There is also a dragon dance, but it is quite long and carried by several dancers. Like the lion dance, it is also a powerful mythical creature in Chinese culture. It is to spare negativity in business, the house, and the environment. Both dance presentations are seen throughout the new year's celebration in Binondo, particularly in Ongpin. It is colorful, entertaining, and attracts a crowd.

In a traditional Chinese family, 'angpao' is given to the unmarried and usually children. The little kids fall in line and patiently wait for their turn to receive 'angpao' from the elderly or their grandparents. They are expected to greet the happy new year in the Chinese language as they receive it, but they are not supposed to open the red envelop until they ran away from the giver.

In The Chinese new year, there are several ways of greetings; in a language known to them. Whether you hear the greetings 'Kung Hei Fat Choi', 'Gong Xi Fa Chai', or 'Kiong He Huat Tsai', it is an all valid form of new year greetings. It does not literally mean 'Happy new year' but it means congratulating and wishing someone for prosperity. 

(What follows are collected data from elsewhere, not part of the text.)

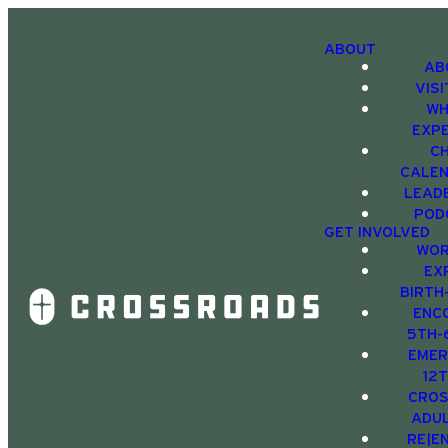
ABOUT
AB
VIS
WH
EXP
C
CALE
LEAD
POD
GET INVOLVED
WOR
EX
BIRTH
ENC
5TH-
EMER
12
CRO
ADU
RE|E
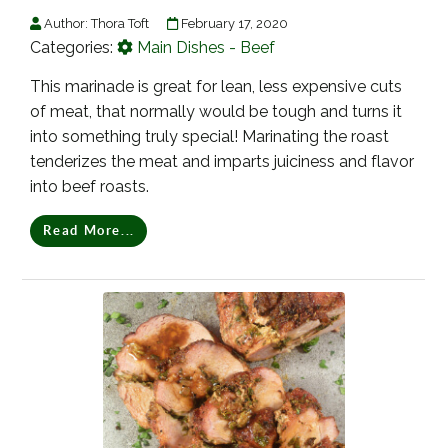
Author:
Thora Toft
February 17, 2020
Categories:
Main Dishes - Beef
This marinade is great for lean, less expensive cuts
of meat, that normally would be tough and turns it
into something truly special! Marinating the roast
tenderizes the meat and imparts juiciness and flavor
into beef roasts.
Read More...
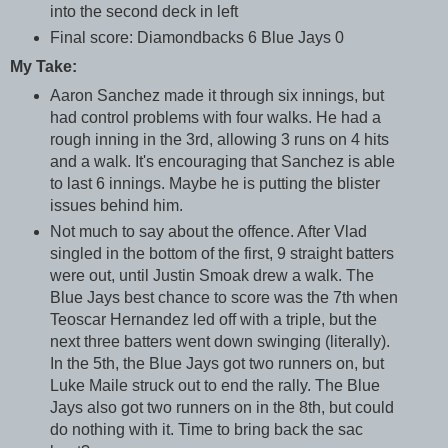
into the second deck in left
Final score: Diamondbacks 6 Blue Jays 0
My Take:
Aaron Sanchez made it through six innings, but
had control problems with four walks. He had a
rough inning in the 3rd, allowing 3 runs on 4 hits
and a walk. It's encouraging that Sanchez is able
to last 6 innings. Maybe he is putting the blister
issues behind him.
Not much to say about the offence. After Vlad
singled in the bottom of the first, 9 straight batters
were out, until Justin Smoak drew a walk. The
Blue Jays best chance to score was the 7th when
Teoscar Hernandez led off with a triple, but the
next three batters went down swinging (literally).
In the 5th, the Blue Jays got two runners on, but
Luke Maile struck out to end the rally. The Blue
Jays also got two runners on in the 8th, but could
do nothing with it. Time to bring back the sac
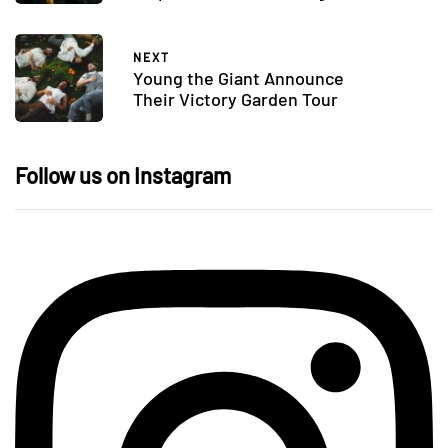
NEXT
Young the Giant Announce
Their Victory Garden Tour
Follow us on Instagram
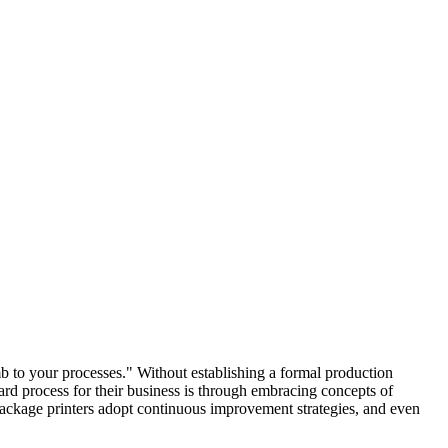
b to your processes." Without establishing a formal production
ard process for their business is through embracing concepts of
age printers adopt continuous improvement strategies, and even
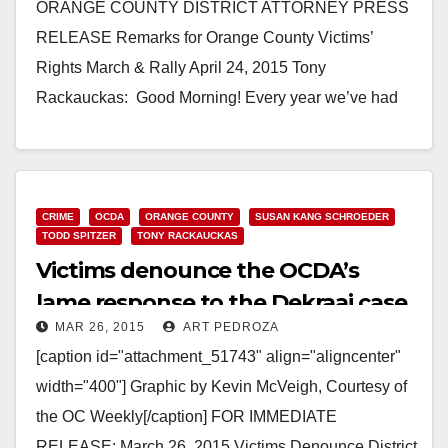
ORANGE COUNTY DISTRICT ATTORNEY PRESS
RELEASE Remarks for Orange County Victims’
Rights March & Rally April 24, 2015 Tony
Rackauckas: Good Morning! Every year we’ve had
this event it’s been too…
Read More
CRIME
OCDA
ORANGE COUNTY
SUSAN KANG SCHROEDER
TODD SPITZER
TONY RACKAUCKAS
Victims denounce the OCDA’s
lame response to the Dekraai case
MAR 26, 2015
ART PEDROZA
[caption id="attachment_51743" align="aligncenter"
width="400"] Graphic by Kevin McVeigh, Courtesy of
the OC Weekly[/caption] FOR IMMEDIATE
RELEASE: March 26, 2015 Victims Denounce District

Giant red lanterns are legendary Chinese handicraft that symbolizes good luck

In the Philippines, the common greetings are 'Kung Hei Fat Choi' and it has been made standard greetings in media and other printed publications. It is a Cantonese greeting, usually spoken in Hong Kong and Macau, but the 'Tsinoys' speaks 'Hokkien' and prefers the greetings 'Kiong Hee Huat Tsai'. However, no matter what language or dialect is spoken for greetings, there is a spirit of understanding and it sends a single message of 'Happy New Year!'.

The Chinatown, mall is where I have witnessed cultural presentations from different groups. They have presented charming Chinese folk dances, the melodic choral, and the exhibitions of Chinese martial arts like 'Wushu' and Tai Chi'. There is also some modern Chinese hip hop that captures the attention of the younger generations. It is a day-long event until the countdown for the new year is observed and fireworks are witnessed to lighten up the evening. 

The Chinese people love to preserve their heritage and they have a greater influence on culture, food, social norms, and beliefs. In the Philippines, people are familiar with the 'Feng Shui" and this is attributed to good luck, happiness, and prosperity in businesses and houses. There is also the 'horoscope' where people consult their luck or destiny on a particular day, month or year depending on the zodiac sign and animal sign you were born. Also, Filipinos are fond of eating noodles and soups brought by the Chinese since a long time ago.

Although the world constantly evolves and the culture of peace and freedom is changing, there are so many things we should learn from the Chinese. Perseverance and endurance at work accompanied by humility and gratitude are what made them achieve success in the family, career, and life in general. 

The Chinese culture has its own uniqueness and their customs being extraordinary makes us multi-cultured people. Our beliefs should not be restricted to what has been instilled since birth. Open-mindedness and acceptance in faith and cultural differences bring a peaceful and vibrant living. We learn from each other and the wisdom gained is what truly brings good luck and prosperity in our lives no matter who and what we are; and no matter who we will become.